→ Entries shown:
[Start of Attachment]

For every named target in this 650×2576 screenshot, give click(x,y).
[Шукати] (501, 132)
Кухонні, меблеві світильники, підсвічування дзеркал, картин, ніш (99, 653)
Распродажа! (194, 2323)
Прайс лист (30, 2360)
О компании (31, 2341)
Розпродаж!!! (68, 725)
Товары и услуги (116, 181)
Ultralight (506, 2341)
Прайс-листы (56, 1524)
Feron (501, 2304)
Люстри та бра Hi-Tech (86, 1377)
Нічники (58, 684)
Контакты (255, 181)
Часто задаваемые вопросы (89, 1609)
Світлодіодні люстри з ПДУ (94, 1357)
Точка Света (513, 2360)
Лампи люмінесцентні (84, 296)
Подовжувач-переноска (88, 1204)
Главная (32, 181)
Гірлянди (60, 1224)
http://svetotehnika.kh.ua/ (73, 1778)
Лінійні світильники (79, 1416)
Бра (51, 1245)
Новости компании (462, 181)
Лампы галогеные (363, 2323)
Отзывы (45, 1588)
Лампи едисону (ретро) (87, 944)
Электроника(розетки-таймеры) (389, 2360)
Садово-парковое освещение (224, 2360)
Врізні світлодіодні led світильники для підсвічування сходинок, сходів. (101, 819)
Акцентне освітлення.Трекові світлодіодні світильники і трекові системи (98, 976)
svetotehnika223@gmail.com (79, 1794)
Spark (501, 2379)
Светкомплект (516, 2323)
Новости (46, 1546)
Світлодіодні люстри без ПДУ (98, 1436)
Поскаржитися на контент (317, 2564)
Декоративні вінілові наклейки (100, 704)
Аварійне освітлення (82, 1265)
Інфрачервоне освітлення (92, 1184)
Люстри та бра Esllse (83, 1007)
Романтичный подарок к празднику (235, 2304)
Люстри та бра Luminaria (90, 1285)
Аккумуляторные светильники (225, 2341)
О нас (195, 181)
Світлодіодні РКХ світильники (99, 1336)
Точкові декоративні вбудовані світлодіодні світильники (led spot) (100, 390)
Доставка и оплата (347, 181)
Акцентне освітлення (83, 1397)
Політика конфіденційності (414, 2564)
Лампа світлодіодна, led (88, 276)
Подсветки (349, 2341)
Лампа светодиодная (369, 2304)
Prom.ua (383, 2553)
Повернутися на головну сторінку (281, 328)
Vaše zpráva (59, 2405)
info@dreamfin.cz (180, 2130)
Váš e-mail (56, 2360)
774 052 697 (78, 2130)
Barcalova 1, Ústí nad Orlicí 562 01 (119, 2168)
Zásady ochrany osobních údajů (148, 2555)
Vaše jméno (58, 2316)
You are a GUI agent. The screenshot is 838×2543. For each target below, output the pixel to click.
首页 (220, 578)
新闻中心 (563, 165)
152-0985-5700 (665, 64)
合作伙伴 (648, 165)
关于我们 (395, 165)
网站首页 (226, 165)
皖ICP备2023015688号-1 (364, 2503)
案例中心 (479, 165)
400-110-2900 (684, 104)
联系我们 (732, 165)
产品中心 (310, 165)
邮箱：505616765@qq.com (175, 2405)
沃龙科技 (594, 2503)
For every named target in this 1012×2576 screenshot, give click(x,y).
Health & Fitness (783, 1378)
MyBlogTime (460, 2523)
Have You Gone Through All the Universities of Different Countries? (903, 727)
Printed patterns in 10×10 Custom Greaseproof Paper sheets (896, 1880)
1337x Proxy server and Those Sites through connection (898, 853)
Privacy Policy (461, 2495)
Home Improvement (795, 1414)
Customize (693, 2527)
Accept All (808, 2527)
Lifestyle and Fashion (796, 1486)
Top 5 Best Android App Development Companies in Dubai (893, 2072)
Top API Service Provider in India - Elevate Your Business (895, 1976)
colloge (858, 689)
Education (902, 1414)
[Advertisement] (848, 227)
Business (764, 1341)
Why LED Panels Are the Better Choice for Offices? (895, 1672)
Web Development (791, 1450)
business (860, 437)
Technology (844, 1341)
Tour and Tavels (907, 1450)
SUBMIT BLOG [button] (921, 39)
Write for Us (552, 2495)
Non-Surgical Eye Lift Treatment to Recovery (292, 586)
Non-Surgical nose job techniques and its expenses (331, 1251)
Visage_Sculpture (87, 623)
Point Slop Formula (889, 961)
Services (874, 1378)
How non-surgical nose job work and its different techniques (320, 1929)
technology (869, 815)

[End of Attachment]

→ Activity: With the records above in view, retype each one exactly.

→ Answer box:
For every named target in this 650×2576 screenshot, give click(x,y).
[Шукати] (501, 132)
Кухонні, меблеві світильники, підсвічування дзеркал, картин, ніш (99, 653)
Распродажа! (194, 2323)
Прайс лист (30, 2360)
О компании (31, 2341)
Розпродаж!!! (68, 725)
Товары и услуги (116, 181)
Ultralight (506, 2341)
Прайс-листы (56, 1524)
Feron (501, 2304)
Люстри та бра Hi-Tech (86, 1377)
Нічники (58, 684)
Контакты (255, 181)
Часто задаваемые вопросы (89, 1609)
Світлодіодні люстри з ПДУ (94, 1357)
Точка Света (513, 2360)
Лампи люмінесцентні (84, 296)
Подовжувач-переноска (88, 1204)
Главная (32, 181)
Гірлянди (60, 1224)
http://svetotehnika.kh.ua/ (73, 1778)
Лінійні світильники (79, 1416)
Бра (51, 1245)
Новости компании (462, 181)
Лампы галогеные (363, 2323)
Отзывы (45, 1588)
Лампи едисону (ретро) (87, 944)
Электроника(розетки-таймеры) (389, 2360)
Садово-парковое освещение (224, 2360)
Врізні світлодіодні led світильники для підсвічування сходинок, сходів. (101, 819)
Акцентне освітлення.Трекові світлодіодні світильники і трекові системи (98, 976)
svetotehnika223@gmail.com (79, 1794)
Spark (501, 2379)
Светкомплект (516, 2323)
Новости (46, 1546)
Світлодіодні люстри без ПДУ (98, 1436)
Поскаржитися на контент (317, 2564)
Декоративні вінілові наклейки (100, 704)
Аварійне освітлення (82, 1265)
Інфрачервоне освітлення (92, 1184)
Люстри та бра Esllse (83, 1007)
Романтичный подарок к празднику (235, 2304)
Люстри та бра Luminaria (90, 1285)
Аккумуляторные светильники (225, 2341)
О нас (195, 181)
Світлодіодні РКХ світильники (99, 1336)
Точкові декоративні вбудовані світлодіодні світильники (led spot) (100, 390)
Доставка и оплата (347, 181)
Акцентне освітлення (83, 1397)
Політика конфіденційності (414, 2564)
Лампа світлодіодна, led (88, 276)
Подсветки (349, 2341)
Лампа светодиодная (369, 2304)
Prom.ua (383, 2553)
Повернутися на головну сторінку (281, 328)
Vaše zpráva (59, 2405)
info@dreamfin.cz (180, 2130)
Váš e-mail (56, 2360)
774 052 697 (78, 2130)
Barcalova 1, Ústí nad Orlicí 562 01 (119, 2168)
Zásady ochrany osobních údajů (148, 2555)
Vaše jméno (58, 2316)
You are a GUI agent. The screenshot is 838×2543. For each target below, output the pixel to click.
首页 (220, 578)
新闻中心 (563, 165)
152-0985-5700 (665, 64)
合作伙伴 (648, 165)
关于我们 (395, 165)
网站首页 (226, 165)
皖ICP备2023015688号-1 (364, 2503)
案例中心 (479, 165)
400-110-2900 (684, 104)
联系我们 (732, 165)
产品中心 (310, 165)
邮箱：505616765@qq.com (175, 2405)
沃龙科技 (594, 2503)
For every named target in this 1012×2576 screenshot, give click(x,y).
Health & Fitness (783, 1378)
MyBlogTime (460, 2523)
Have You Gone Through All the Universities of Different Countries? (903, 727)
Printed patterns in 10×10 Custom Greaseproof Paper sheets (896, 1880)
1337x Proxy server and Those Sites through connection (898, 853)
Privacy Policy (461, 2495)
Home Improvement (795, 1414)
Customize (693, 2527)
Accept All (808, 2527)
Lifestyle and Fashion (796, 1486)
Top 5 Best Android App Development Companies in Dubai (893, 2072)
Top API Service Provider in India - Elevate Your Business (895, 1976)
colloge (858, 689)
Education (902, 1414)
[Advertisement] (848, 227)
Business (764, 1341)
Why LED Panels Are the Better Choice for Offices? (895, 1672)
Web Development (791, 1450)
business (860, 437)
Technology (844, 1341)
Tour and Tavels (907, 1450)
SUBMIT BLOG [button] (921, 39)
Write for Us (552, 2495)
Non-Surgical Eye Lift Treatment to Recovery (292, 586)
Non-Surgical nose job techniques and its expenses (331, 1251)
Visage_Sculpture (87, 623)
Point Slop Formula (889, 961)
Services (874, 1378)
How non-surgical nose job work and its different techniques (320, 1929)
technology (869, 815)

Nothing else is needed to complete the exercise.